Harvard men’s basketball team to be investigated for recruiting violations
Say it ain’t so.
The Ivy League and Harvard will review whether recruiting violations were made by the Crimson men’s basketball program.
A story in The New York Times on Sunday chronicled, among other issues, recruiting efforts by a man who is now an assistant coach at Harvard, and how those efforts might have been in violation of NCAA rules.
“We’re going to do what needs to be done, and it’s going to be done in a timely way,” Jeff Orleans, the Ivy League executive director, told The Times for Wednesday’s editions.
Kenny Blakeney, the top assistant on coach Tommy Amaker’s staff, reportedly visited two recruits — Max Kenyi, a 6-foot-3 shooting guard from Washington, D.C., and Keith Wright, a 6-7 forward from Norfolk, Va., when in-person contact is not allowed.
Kenyi told The Times that Blakeney had played basketball with him in June or July 2007. Wright told The Times that Blakeney had visited him at one of his summer basketball team practices in Norfolk, saying, “He actually got to play with us, because he wasn’t actually on Harvard’s staff … He didn’t sign anything yet, so he got to play with us, and we talked and exchanged numbers.”

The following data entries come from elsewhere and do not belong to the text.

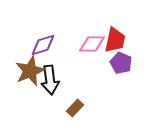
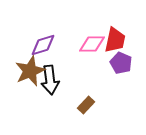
brown rectangle: moved 11 px right, 3 px up
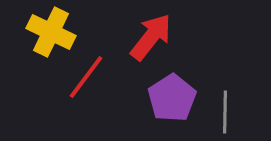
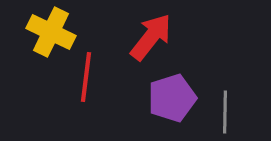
red line: rotated 30 degrees counterclockwise
purple pentagon: rotated 15 degrees clockwise
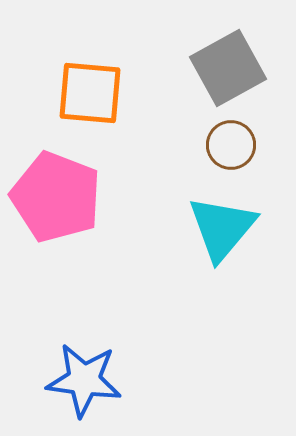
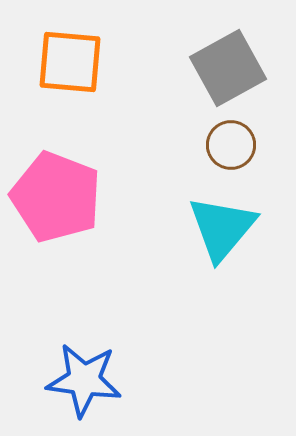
orange square: moved 20 px left, 31 px up
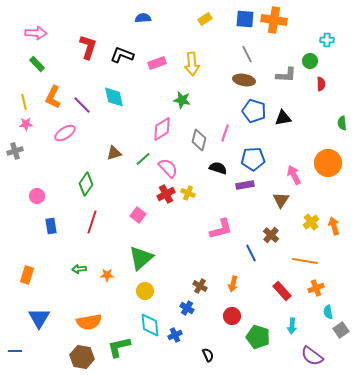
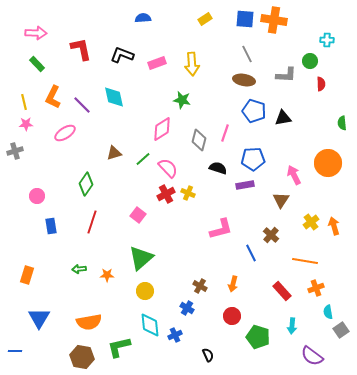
red L-shape at (88, 47): moved 7 px left, 2 px down; rotated 30 degrees counterclockwise
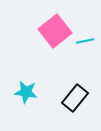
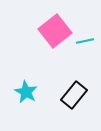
cyan star: rotated 20 degrees clockwise
black rectangle: moved 1 px left, 3 px up
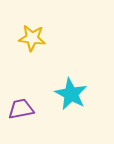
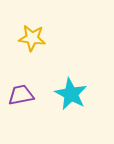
purple trapezoid: moved 14 px up
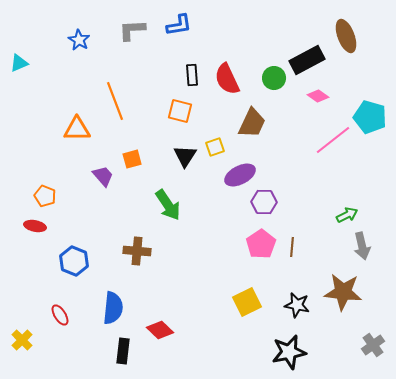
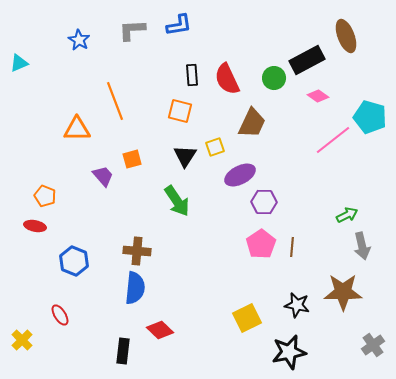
green arrow at (168, 205): moved 9 px right, 4 px up
brown star at (343, 292): rotated 6 degrees counterclockwise
yellow square at (247, 302): moved 16 px down
blue semicircle at (113, 308): moved 22 px right, 20 px up
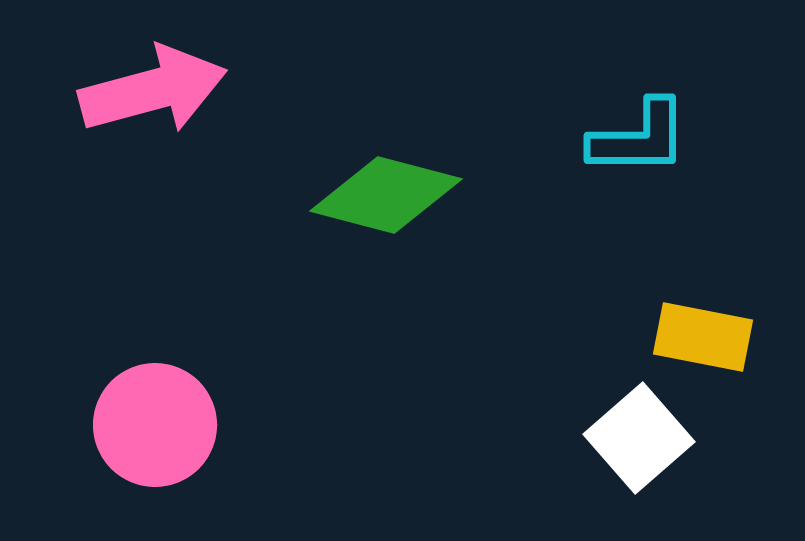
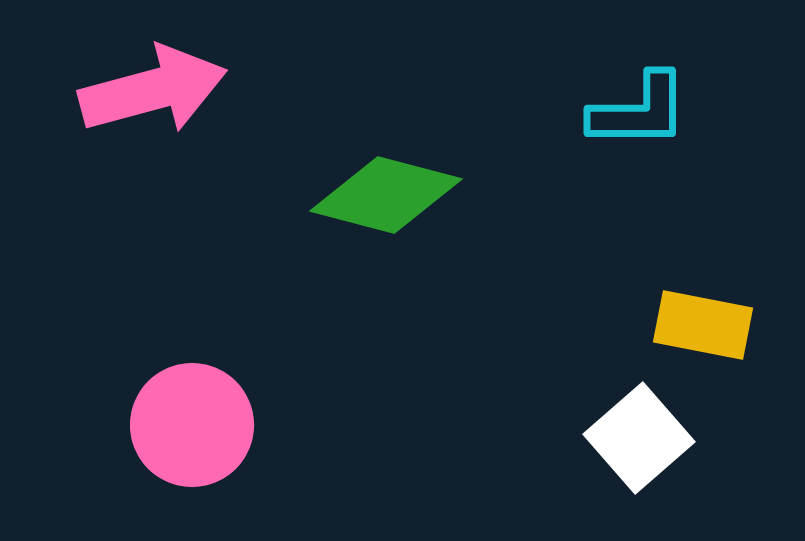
cyan L-shape: moved 27 px up
yellow rectangle: moved 12 px up
pink circle: moved 37 px right
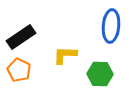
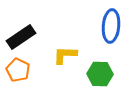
orange pentagon: moved 1 px left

Harvard announced Blakeney’s hiring on July 2, 2007. In addition, visits such as Blakeney’s may still be a violation, according to NCAA spokesman Erik Christianson, because the rules state, “Should a coach recruit on behalf of a school but not be employed there, he or she is then considered a booster and that recruiting activity is not allowed.”
Should a school be punished for the actions of a coach before he worked for the school? Some NCAA rules seem silly to me.
A Ivy league school being investigated is not unheard of. A google search found this article on Brown. Learn something new every day.